> **Exercise brief**: Would you please transcribe the listing exactly, with no images?

^^^^

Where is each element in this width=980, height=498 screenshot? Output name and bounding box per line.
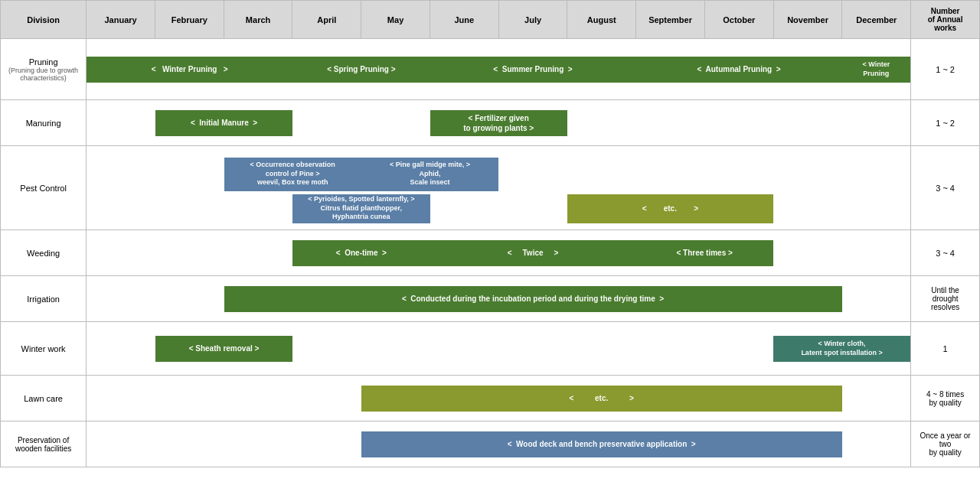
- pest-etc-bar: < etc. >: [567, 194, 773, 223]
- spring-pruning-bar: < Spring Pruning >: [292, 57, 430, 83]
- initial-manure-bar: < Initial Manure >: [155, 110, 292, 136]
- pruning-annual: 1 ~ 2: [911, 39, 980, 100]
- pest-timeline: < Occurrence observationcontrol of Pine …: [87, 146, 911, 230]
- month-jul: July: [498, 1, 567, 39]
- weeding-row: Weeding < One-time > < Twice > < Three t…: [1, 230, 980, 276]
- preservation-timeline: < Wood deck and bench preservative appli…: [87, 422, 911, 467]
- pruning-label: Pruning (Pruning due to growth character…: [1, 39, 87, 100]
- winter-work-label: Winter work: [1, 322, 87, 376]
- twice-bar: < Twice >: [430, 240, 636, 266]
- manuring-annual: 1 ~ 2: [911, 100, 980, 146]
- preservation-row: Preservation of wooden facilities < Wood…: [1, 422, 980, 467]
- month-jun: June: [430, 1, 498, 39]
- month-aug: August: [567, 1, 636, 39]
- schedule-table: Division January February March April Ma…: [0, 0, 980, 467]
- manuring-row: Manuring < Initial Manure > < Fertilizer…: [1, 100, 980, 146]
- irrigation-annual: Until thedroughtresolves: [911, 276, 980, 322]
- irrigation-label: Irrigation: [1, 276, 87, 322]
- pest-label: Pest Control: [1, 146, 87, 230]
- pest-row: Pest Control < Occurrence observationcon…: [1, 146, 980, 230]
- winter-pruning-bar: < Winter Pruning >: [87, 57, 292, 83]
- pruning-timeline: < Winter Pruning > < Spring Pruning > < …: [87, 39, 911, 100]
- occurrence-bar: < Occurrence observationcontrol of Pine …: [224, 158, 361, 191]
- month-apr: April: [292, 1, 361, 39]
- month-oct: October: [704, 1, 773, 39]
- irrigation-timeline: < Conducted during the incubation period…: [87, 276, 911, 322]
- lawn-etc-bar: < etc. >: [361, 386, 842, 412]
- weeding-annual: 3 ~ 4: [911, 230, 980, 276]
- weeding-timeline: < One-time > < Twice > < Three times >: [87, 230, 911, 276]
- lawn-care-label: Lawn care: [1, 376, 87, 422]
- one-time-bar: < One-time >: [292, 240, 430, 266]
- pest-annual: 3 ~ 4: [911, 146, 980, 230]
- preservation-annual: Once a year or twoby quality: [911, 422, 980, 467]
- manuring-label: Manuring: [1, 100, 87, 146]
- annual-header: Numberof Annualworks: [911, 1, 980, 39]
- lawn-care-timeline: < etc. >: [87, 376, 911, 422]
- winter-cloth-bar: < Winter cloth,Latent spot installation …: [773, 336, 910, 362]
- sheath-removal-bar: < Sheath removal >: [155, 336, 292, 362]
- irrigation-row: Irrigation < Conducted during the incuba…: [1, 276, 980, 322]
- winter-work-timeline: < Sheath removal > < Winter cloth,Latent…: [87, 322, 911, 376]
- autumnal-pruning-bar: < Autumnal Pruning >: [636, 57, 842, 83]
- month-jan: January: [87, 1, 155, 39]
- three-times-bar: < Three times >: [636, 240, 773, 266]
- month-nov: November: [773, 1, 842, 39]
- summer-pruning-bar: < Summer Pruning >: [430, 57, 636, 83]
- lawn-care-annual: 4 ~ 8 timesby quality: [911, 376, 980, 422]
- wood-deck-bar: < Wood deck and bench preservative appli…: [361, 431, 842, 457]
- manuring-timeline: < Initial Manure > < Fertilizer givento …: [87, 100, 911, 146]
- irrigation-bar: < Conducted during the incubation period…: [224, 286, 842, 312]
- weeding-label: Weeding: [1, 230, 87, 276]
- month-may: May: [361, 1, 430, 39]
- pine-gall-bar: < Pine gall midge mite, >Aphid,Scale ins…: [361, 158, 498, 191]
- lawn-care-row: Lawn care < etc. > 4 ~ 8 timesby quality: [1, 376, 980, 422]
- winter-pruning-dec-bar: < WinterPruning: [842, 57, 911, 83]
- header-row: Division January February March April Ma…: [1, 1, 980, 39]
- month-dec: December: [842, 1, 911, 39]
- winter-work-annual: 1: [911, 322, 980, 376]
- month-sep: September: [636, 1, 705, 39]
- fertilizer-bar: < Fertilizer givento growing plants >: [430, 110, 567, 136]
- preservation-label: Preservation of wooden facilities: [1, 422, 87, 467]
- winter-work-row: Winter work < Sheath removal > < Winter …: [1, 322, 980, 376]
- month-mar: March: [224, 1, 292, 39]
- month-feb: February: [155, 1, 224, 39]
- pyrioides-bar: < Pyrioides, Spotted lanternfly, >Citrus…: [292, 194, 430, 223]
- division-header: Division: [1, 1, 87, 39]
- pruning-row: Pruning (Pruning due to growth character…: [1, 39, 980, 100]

^^^^

> **Response area**:
Where is each element in this width=980, height=498 screenshot? Output name and bounding box per line.
- pest-etc-bar: < etc. >: [567, 194, 773, 223]
- spring-pruning-bar: < Spring Pruning >: [292, 57, 430, 83]
- initial-manure-bar: < Initial Manure >: [155, 110, 292, 136]
- pruning-annual: 1 ~ 2: [911, 39, 980, 100]
- pest-timeline: < Occurrence observationcontrol of Pine …: [87, 146, 911, 230]
- month-jul: July: [498, 1, 567, 39]
- weeding-row: Weeding < One-time > < Twice > < Three t…: [1, 230, 980, 276]
- preservation-timeline: < Wood deck and bench preservative appli…: [87, 422, 911, 467]
- pruning-label: Pruning (Pruning due to growth character…: [1, 39, 87, 100]
- winter-work-label: Winter work: [1, 322, 87, 376]
- twice-bar: < Twice >: [430, 240, 636, 266]
- manuring-annual: 1 ~ 2: [911, 100, 980, 146]
- preservation-row: Preservation of wooden facilities < Wood…: [1, 422, 980, 467]
- month-jun: June: [430, 1, 498, 39]
- month-aug: August: [567, 1, 636, 39]
- schedule-table: Division January February March April Ma…: [0, 0, 980, 467]
- manuring-row: Manuring < Initial Manure > < Fertilizer…: [1, 100, 980, 146]
- irrigation-annual: Until thedroughtresolves: [911, 276, 980, 322]
- irrigation-label: Irrigation: [1, 276, 87, 322]
- pest-label: Pest Control: [1, 146, 87, 230]
- pest-row: Pest Control < Occurrence observationcon…: [1, 146, 980, 230]
- winter-pruning-bar: < Winter Pruning >: [87, 57, 292, 83]
- pruning-timeline: < Winter Pruning > < Spring Pruning > < …: [87, 39, 911, 100]
- occurrence-bar: < Occurrence observationcontrol of Pine …: [224, 158, 361, 191]
- month-apr: April: [292, 1, 361, 39]
- month-oct: October: [704, 1, 773, 39]
- irrigation-timeline: < Conducted during the incubation period…: [87, 276, 911, 322]
- lawn-etc-bar: < etc. >: [361, 386, 842, 412]
- weeding-annual: 3 ~ 4: [911, 230, 980, 276]
- weeding-timeline: < One-time > < Twice > < Three times >: [87, 230, 911, 276]
- lawn-care-label: Lawn care: [1, 376, 87, 422]
- one-time-bar: < One-time >: [292, 240, 430, 266]
- pest-annual: 3 ~ 4: [911, 146, 980, 230]
- preservation-annual: Once a year or twoby quality: [911, 422, 980, 467]
- manuring-label: Manuring: [1, 100, 87, 146]
- annual-header: Numberof Annualworks: [911, 1, 980, 39]
- lawn-care-timeline: < etc. >: [87, 376, 911, 422]
- winter-cloth-bar: < Winter cloth,Latent spot installation …: [773, 336, 910, 362]
- sheath-removal-bar: < Sheath removal >: [155, 336, 292, 362]
- irrigation-row: Irrigation < Conducted during the incuba…: [1, 276, 980, 322]
- winter-work-timeline: < Sheath removal > < Winter cloth,Latent…: [87, 322, 911, 376]
- autumnal-pruning-bar: < Autumnal Pruning >: [636, 57, 842, 83]
- month-jan: January: [87, 1, 155, 39]
- three-times-bar: < Three times >: [636, 240, 773, 266]
- month-nov: November: [773, 1, 842, 39]
- summer-pruning-bar: < Summer Pruning >: [430, 57, 636, 83]
- lawn-care-annual: 4 ~ 8 timesby quality: [911, 376, 980, 422]
- wood-deck-bar: < Wood deck and bench preservative appli…: [361, 431, 842, 457]
- manuring-timeline: < Initial Manure > < Fertilizer givento …: [87, 100, 911, 146]
- irrigation-bar: < Conducted during the incubation period…: [224, 286, 842, 312]
- weeding-label: Weeding: [1, 230, 87, 276]
- month-may: May: [361, 1, 430, 39]
- pine-gall-bar: < Pine gall midge mite, >Aphid,Scale ins…: [361, 158, 498, 191]
- lawn-care-row: Lawn care < etc. > 4 ~ 8 timesby quality: [1, 376, 980, 422]
- winter-pruning-dec-bar: < WinterPruning: [842, 57, 911, 83]
- header-row: Division January February March April Ma…: [1, 1, 980, 39]
- month-dec: December: [842, 1, 911, 39]
- winter-work-annual: 1: [911, 322, 980, 376]
- month-sep: September: [636, 1, 705, 39]
- fertilizer-bar: < Fertilizer givento growing plants >: [430, 110, 567, 136]
- preservation-label: Preservation of wooden facilities: [1, 422, 87, 467]
- winter-work-row: Winter work < Sheath removal > < Winter …: [1, 322, 980, 376]
- month-mar: March: [224, 1, 292, 39]
- month-feb: February: [155, 1, 224, 39]
- pyrioides-bar: < Pyrioides, Spotted lanternfly, >Citrus…: [292, 194, 430, 223]
- division-header: Division: [1, 1, 87, 39]
- pruning-row: Pruning (Pruning due to growth character…: [1, 39, 980, 100]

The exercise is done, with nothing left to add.